As well as raising standards, the Plan for Education will focus on planning for pupil growth, developing an improved more integrated system for pupils with Special Educational Needs , skills and STEM ( science, technology, engineering and maths) – educating and preparing the workforce of the future and creating a strong system through partnership.

Councillor Terri Beer, Cabinet Member for Children and Young People said: “We are really excited by this as it’s an opportunity to drive up standards across the board for all children and young people – whatever school they go to. We have been talking to schools for some time now about how this could work and what they would need to drive up attainment and vitally, aspirations, so that all our children and young people thrive and get the best education they can.”

Details of how the partnership will work are currently being discussed with schools,  A city education board would have oversight of the plan.

The plan is being put together to improve attainment level across the city.
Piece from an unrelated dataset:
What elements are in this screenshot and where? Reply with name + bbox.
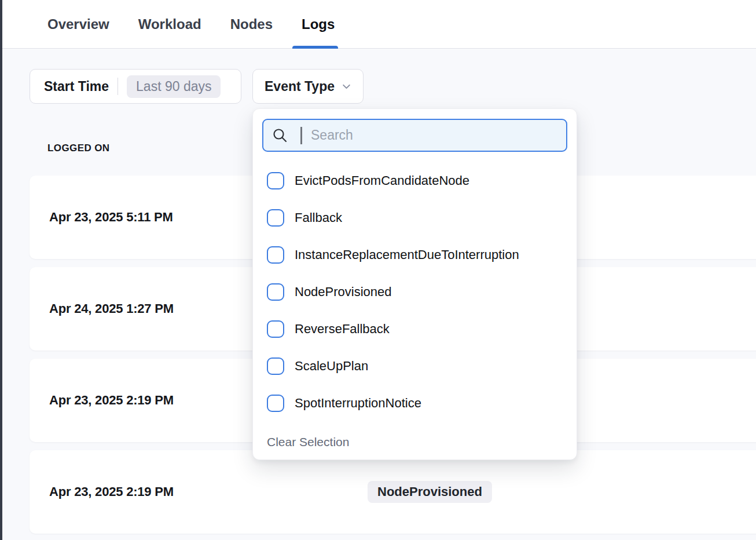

There have been some improvements but by the end of KS4, results remain below the national average in attainment and progress.

At Post-16 the percentage of pupils achieving three or more ‘A’ Levels grades A*-E – again below the national average. Disadvantaged pupils attain less well than non-disadvantaged pupils. Attainment of children with special educational needs or shows that at key stages 1 and 2, pupils broadly attained at or above pupils with the same starting points, but by the end of KS4 SEND pupils broadly attain less well compared to all pupils with similar starting points.

Assistant Director for Education, Participation and Skills Judith Harwood said: “We need to do something differently to make the step-change that the schools need to get the best they can out of our children and young people. This is not just about better results, but about raising ambition and giving our young people the right skills to go out into the world of work and further education with confidence.”

The partnership would mean schools and other education settings could access expert support to help them improve attainment levels and raise aspirations in our young people. It would also explore using innovation to address issues.
Under the proposal, the Plan for Education outlines three key roles for the Council. They are to
• Champion the interests of parents and pupils by monitoring and challenging the work of all providers and schools. Through stewardship, parents and pupils will have their voices clearly heard and their interests effectively met.
• Commission a range of services and educational provision from a range of providers, including early years’ settings, schools and health, as a means of securing improved outcomes for all learners.
• Collaboration: to promote and organise ways in which schools and the council can collaborate and work in partnership with providers to secure improvement through networks and cooperative trusts. Through integration, where feasible it will promote a shared vision of aspiration and reduce inequality.

The Cabinet is being asked to support the principle of the Plan for Education and to continue discussions with all schools about how this could work. The majority of schools have indicated that they support the plan and would be fully involved in shaping its direction over the coming months.